Oscillation and Migration of Bubbles within Ultrasonic Field**Supported by National Natural Science Foundation of China under Grant Nos 51327901, 51727803 and 51571164, the NPU Excellent Personnel Supporting Project, the Fundamental Research Fund of Northwestern Polytechnical University under No 3102018jcc039, and the Key Research Plan in Shanxi Province (2018GY-104).

Abstract

The oscillation and migration of bubbles within an intensive ultrasonic field are important issues concerning acoustic cavitation in liquids.
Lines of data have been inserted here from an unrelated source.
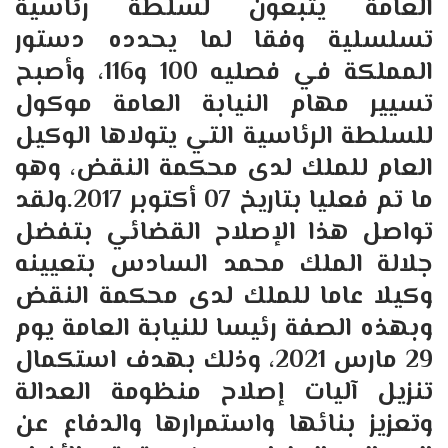
العامة يتبعون لسلطة رئاسية
تسلسلية وفقا لما يحدده دستور
المملكة في فصليه 100 و116، وأصبح
تسيير مهام النيابة العامة موكول
للسلطة الرئاسية التي يتولاها الوكيل
العام للملك لدى محكمة النقض، وهو
ما تم فعليا بتاريخ 07 أكتوبر 2017.ولقد
تواصل هذا الإصلاح القضائي بتفضل
جلالة الملك محمد السادس بتعيينه
وكيلا عاما للملك لدى محكمة النقض
وبهذه الصفة رئيسا للنيابة العامة يوم
29 مارس 2021، وذلك بهدف استكمال
تنزيل آليات إصلاح منظومة العدالة
وتعزيز بنائها واستمرارها والدفاع عن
We establish a selection map of bubble oscillation mode related to initial bubble radius and driving sound pressure under 20 kHz ultrasound and analyze the individual-bubble migration induced by the combined effects of pressure gradient and acoustic streaming. Our results indicate that the pressure threshold of stable and transient cavitation decreases with the increasing initial bubble radius. At the pressure antinode, the Bjerknes force dominates the bubble migration, resulting in the large bubbles gathering toward antinode center, whereas small bubbles escape from antinode. By contrast, at the pressure node, the bubble migration is primarily controlled by acoustic streaming, which effectively weakens the bubble adhesion on the container walls, thereby enhancing the cavitation effect in the whole liquid.